> Exercise details
Retype exactly the lines from the one holding "Behr Angeln Octa Plus" through the final line of the data, both included.

Content starts

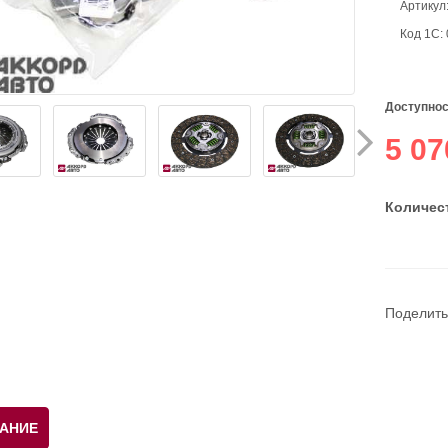
Артикул
Код 1С:
Доступнос
5 07
Количест
Поделить
АНИЕ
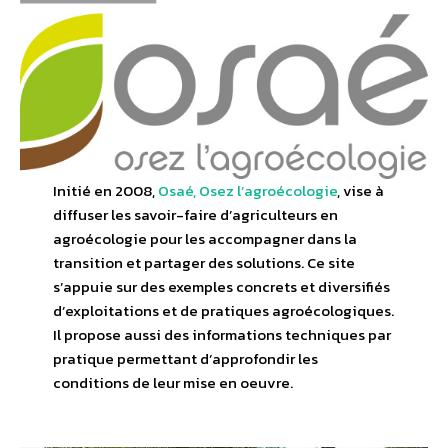
Initié en 2008,
Osaé, Osez l’agroécologie
, vise à
diffuser les savoir-faire d’agriculteurs en
agroécologie pour les accompagner dans la
transition et partager des solutions. Ce site
s’appuie sur des exemples concrets et diversifiés
d’exploitations et de pratiques agroécologiques.
Il propose aussi des informations techniques par
pratique permettant d’approfondir les
conditions de leur mise en oeuvre.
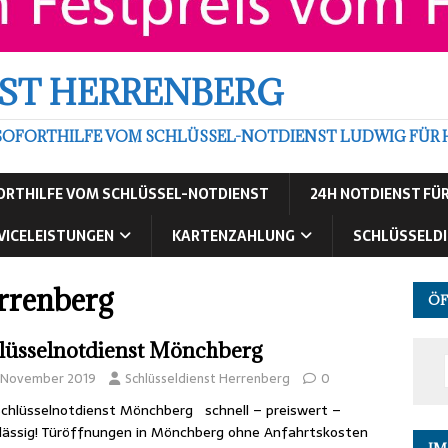
ST HERRENBERG
SOFORTHILFE VOM SCHLÜSSEL-NOTDIENST LUDWIG FÜR 
FORTHILFE VOM SCHLÜSSEL-NOTDIENST
24H NOTDIENST FÜ
VICELEISTUNGEN
KARTENZAHLUNG
SCHLÜSSELDI
rrenberg
ÖF
lüsselnotdienst Mönchberg
. November 2019
Schlüsseldienst Herrenberg
0
chlüsselnotdienst Mönchberg schnell – preiswert –
lässig! Türöffnungen in Mönchberg ohne Anfahrtskosten
IM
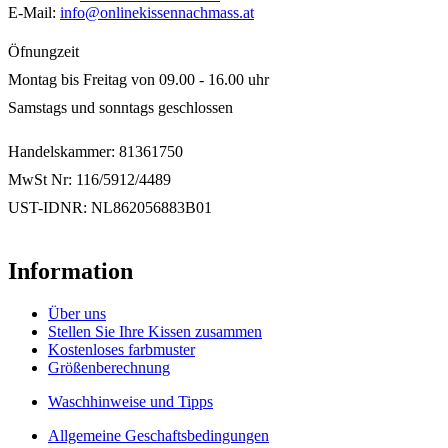
E-Mail:
info@onlinekissennachmass.at
Öfnungzeit
Montag bis Freitag von 09.00 - 16.00 uhr
Samstags und sonntags geschlossen
Handelskammer: 81361750
MwSt Nr: 116/5912/4489
UST-IDNR: NL862056883B01
Information
Über uns
Stellen Sie Ihre Kissen zusammen
Kostenloses farbmuster
Größenberechnung
Waschhinweise und Tipps
Allgemeine Geschaftsbedingungen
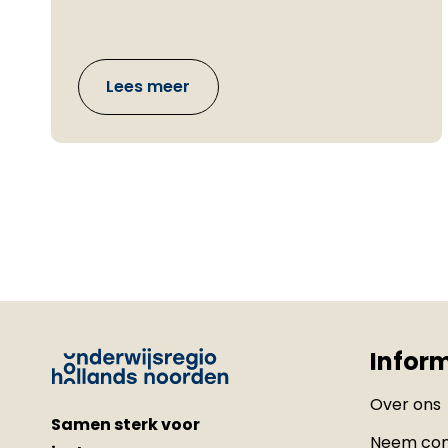
Lees meer
Infor
Over ons
Samen sterk voor
Neem con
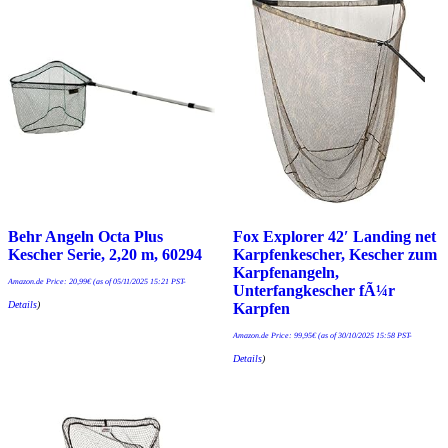
Behr Angeln Octa Plus
Fox Explorer 42′ Landing net
Kescher Serie, 2,20 m, 60294
Karpfenkescher, Kescher zum
Karpfenangeln,
Amazon.de Price:
20,99
€
(as of 05/11/2025 15:21 PST-
Unterfangkescher fÃ¼r
Details
)
Karpfen
Amazon.de Price:
99,95
€
(as of 30/10/2025 15:58 PST-
Details
)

Content ends

> Expected answer
Behr Angeln Octa Plus
Fox Explorer 42′ Landing net
Kescher Serie, 2,20 m, 60294
Karpfenkescher, Kescher zum
Karpfenangeln,
Amazon.de Price:
20,99
€
(as of 05/11/2025 15:21 PST-
Unterfangkescher fÃ¼r
Details
)
Karpfen
Amazon.de Price:
99,95
€
(as of 30/10/2025 15:58 PST-
Details
)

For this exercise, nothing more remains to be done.